A criança se identifica de saída com o augusto, na medida em que esse se parece com um patinho feio ou um cachorro e é maltratado, e por isso quebra os pratos, se retorce no chão, se atira baldes d'água no rosto. É o que a criança gostaria de fazer e os clowns brancos, os adultos, a mãe, a tia, impedem que faça.
No circo, através do augusto, a criança pode imaginar que faz tudo o que está proibido, se vestir de mulher, armar surpresas, gritas, dizer em voz alta o que pensa.
Aqui ninguém te repreende. Pelo contrário, te aplaudem.

(...)

Minha cidadezinha se transforma num toldo

A chegada do circo durante a noite, na primeira vez que o vi, ainda criança, teve o cunho de uma aparição. Um mundo novo, não precedido por nada. Na noite anterior não existia e, na manhã seguinte, ali estava, diante da minha casa.
De saída, pensei se tratar de um barco desproporcional. Logo a invasão, pois foi isso, uma invasão, estava ligada com algo de marinho, uma pequena tribo pirata.
Então, além do medo, o fascínio pelo clown, surgido desse clima marinho, foi definitivo.
Ao clown principal, Pierino, vi na pequena fonte, no dia seguinte à estréia. Poder tocá-lo, ser ele!
Totó, seu irmão, era um clown branco pobre. Trabalhava com uma camisa, uma gravata e umas calças de fustão.
Fazer rir me pareceu algo extraordinário, uma sorte, um privilégio.
No espetáculo de domingo à tarde, sem o toldo, perto da cadeia, os presidiários gritavam atrás das grades. Totó se dirigiu duas vezes a eles. Como um clown branco, fazia outros augustos infelizes.
Daquele momento em diante, minha cidade se transformou insensivelmente num grande toldo. Sob esse estavam os augustos, junto com o prefeito e o chefe fascista local vestidos de clowns brancos.
A insatisfação que os clowns brancos traziam, também se podia achar em figuras dementes da cidade, sobretudo os augustos, mais que os clowns brancos. Essas figuras eram lembradas em casa como bichos-papões. "Se não comes o espinafre, vais ficar como o Giudizio" - dizia minha mãe.
Giudizio era justamente um augusto de circo.

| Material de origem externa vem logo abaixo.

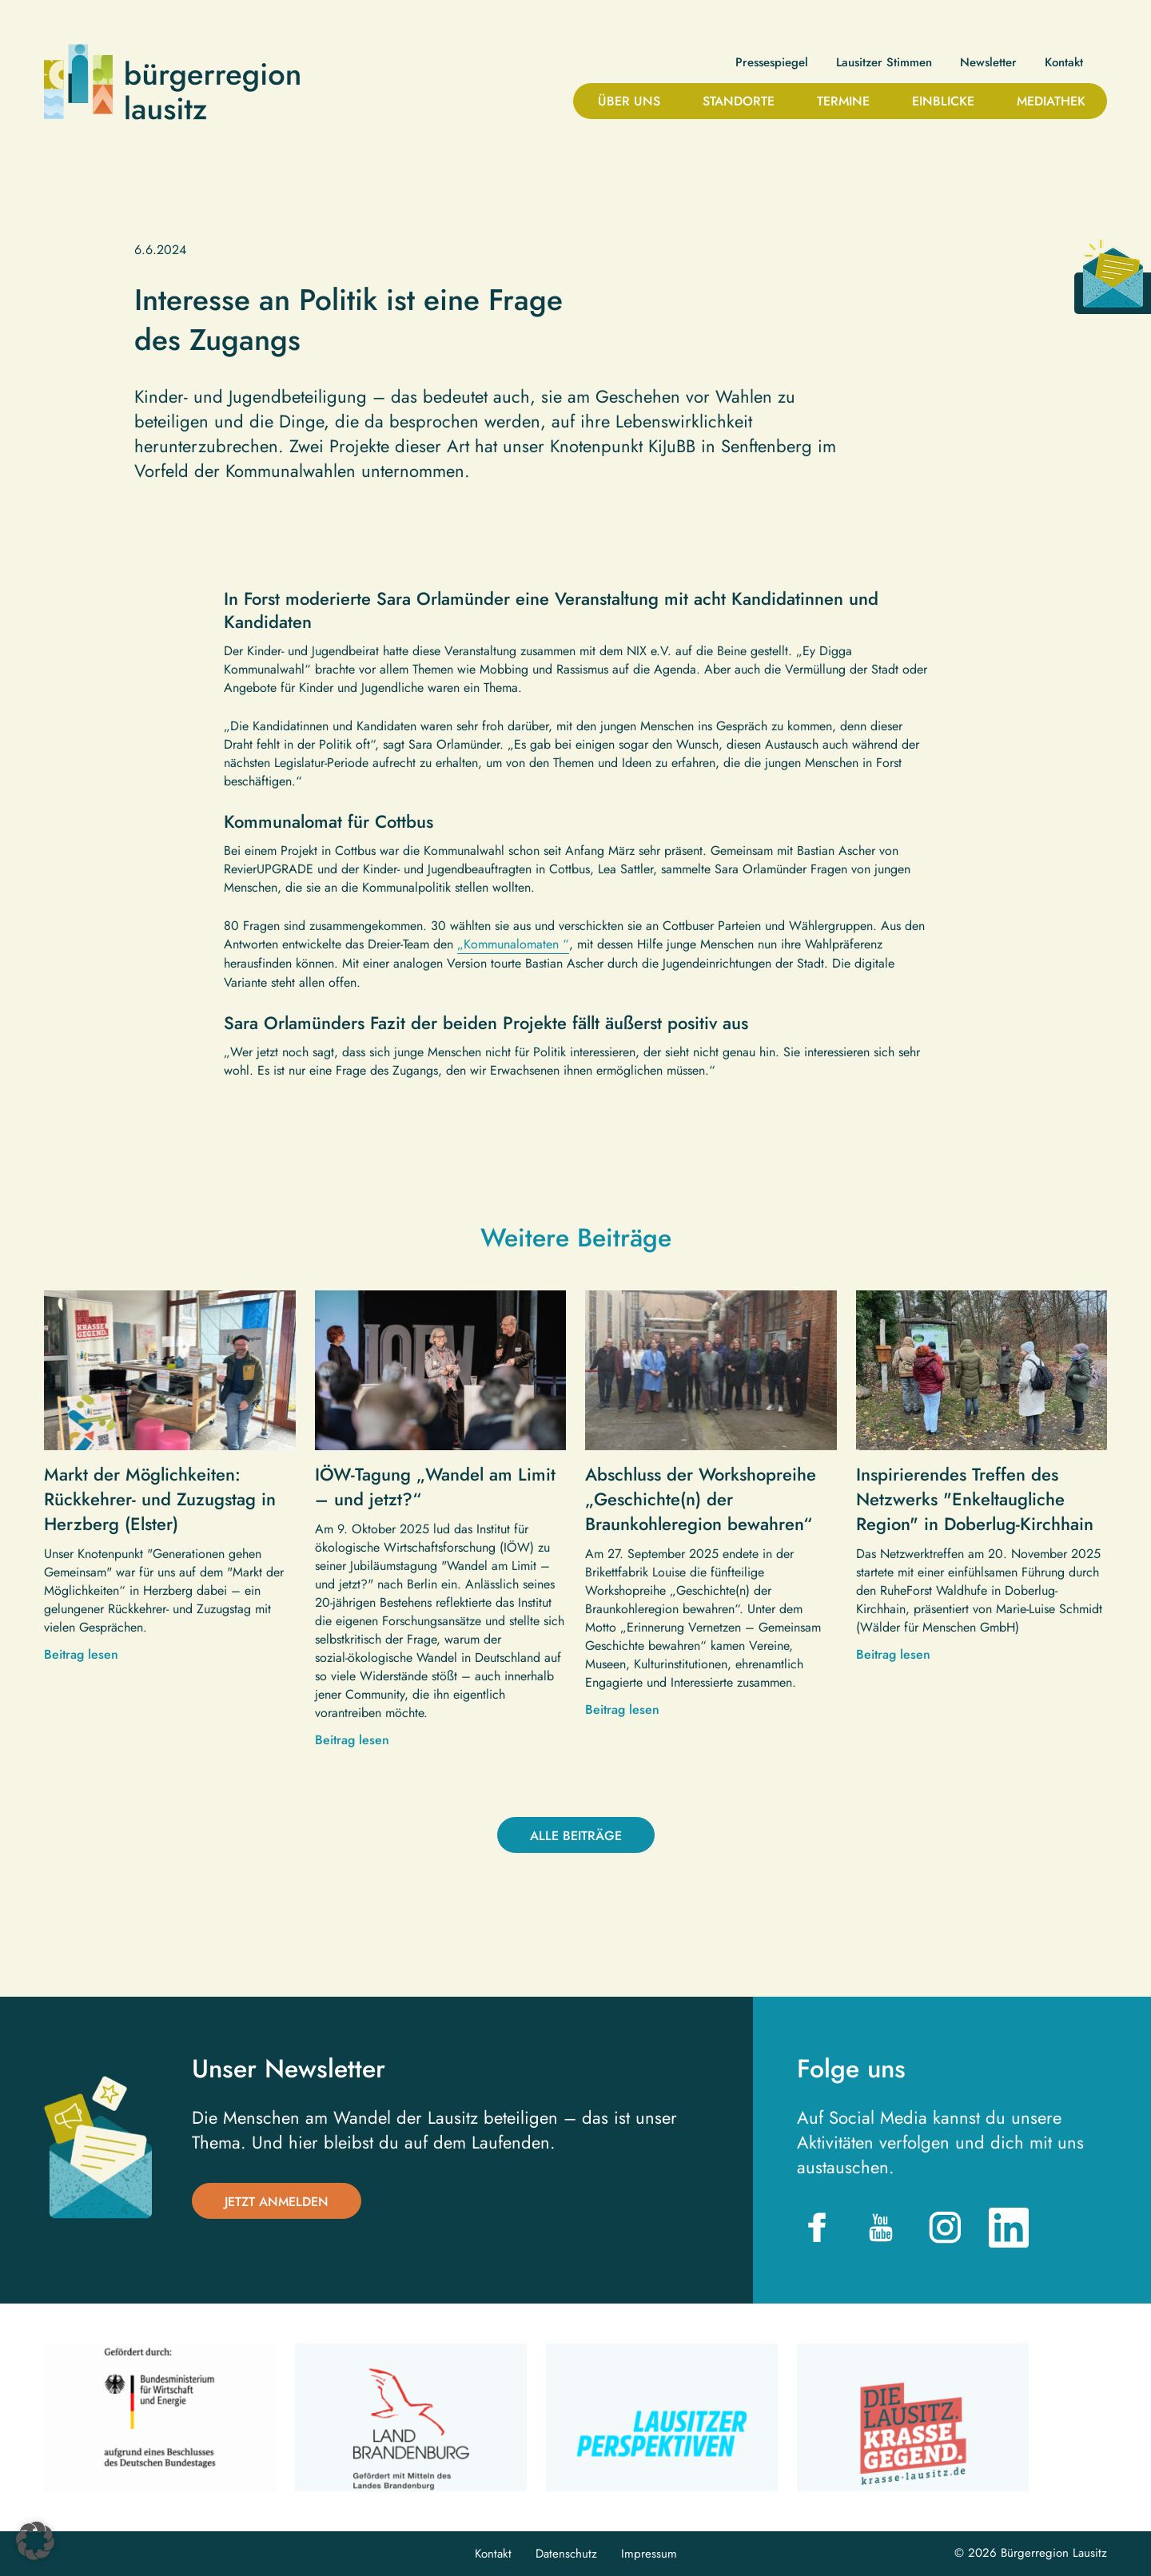  Describe the element at coordinates (277, 2201) in the screenshot. I see `Jetzt anmelden` at that location.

Um capote militar cinco ou seis vezes maior que o corpo, sapatos de borracha branca até no inverno, uma manta de cavalo nos ombros. Mas possuía sua dignidade, como o mais esfarrapado dos palhaços. Fitava um Isotta Fraschini resplendente e, com uma bagana nos lábios presa por um alfinete, afirmava: "Nem de presente, ficaria com ele."
Mas o clown branco, com seu encanto lunar, a elegância noturna, espectral, lembrava a fria autoridade de algumas monjas diretoras de asilos; ou a certos fascistas pretenciosos, com as brilhantes sedas negras, os alamares dourados, o rebenque (como a pazinha do clown), os capotões, o fez e os adornos militares, homens ainda jovens com os rostos pálidos dos capangas, dos notívagos.

(...)

O jogo do clown branco e do augusto

O mundo, não só minha cidade, está povoado de clowns.
Quando estive em Paris para este filme, imaginei uma seqüência, que depois não rodei, em que, andando de táxi, de tanto falar nos clowns, podia-se vê-los na rua. Velhas ridículas com chapéus absurdos, mulheres com sacolas de plástico na cabeça para se proteger da chuva, chapéus e casacos que encolheram, homens de negócios com pastas típicas e um bispo, de aspeto embalsamado, sentado num auto junto ao nosso.
Se me imagino um clown, creio que sou um augusto. Mas também um clown branco ou, talvez, o diretor do circo. O médico de loucos que, por sua vez, enlouqueceu.
Continuemos a prova. Gadda era um belo augusto. Mas Piovene é um clown branco. Moravia, um augusto que desejaria ser branco. Melhor, é um Monsier Loyale, o diretor do circo, procurando conciliar as duas tendências e se manter num terreno objetivo, imparcial. Pasolini é um clown branco do tipo engraçado e sabichão. Antonioni é um augusto desses silenciosos, murchos, tristes. Parise pode ser tudo, um augusto mendigo, sempre meio bêbado, e também um clown branco impertinente, acerado, misógino, dos que esbofeteiam o augusto sem mesmo lhe dar uma explicação.
Picasso? Um augusto triunfal, presunçoso, sem complexos, que sabe fazer tudo e no fim é quem vence o clown branco. Einstein, um augusto sonhador, encantado, que não fala, mas no último instante tira, cândido, do bolso a solução do enigma proposto pelo atilado clown branco. Visconti, um clown branco de grande autoridade, cujo faustoso traje impressiona. Hitler, um clown branco. Mussolini, um augusto. Pacelli, um clown branco. Roncalli, um augusto. Freud, um clown branco. Jung, um augusto.
O jogo é tão certo que, se te vês por acaso ante um clown branco, tendes a ser um augusto, e vice-versa.
O chefe de produção da minha fita era um clown branco. Assim, os outros no convertíamos em augustos. Apenas a aparição de um clown branco mais ameaçador, o fascista, nos transformava também em clowns brancos, desde o momento em que lhe respondíamos, disciplinados, com a saudação romana.
Apenas a destrambelhada aparição de Giovannone, o augusto que assustava as camponesas lhes mostrando o membro como uma lebre morta, surpreso de conviver com esse inquilino que aceitava, nos mudava em clowns brancos quando lhe dizíamos: "Mas o que estás fazendo, Giovannone?"
Até na missa essa relação tinha lugar. Acontecia entre o sacerdote e alguns sacristães, que andavam entre os bancos da igreja interrrompendo o rito, com olhos apagados e alcoolizados, a pedir esmola.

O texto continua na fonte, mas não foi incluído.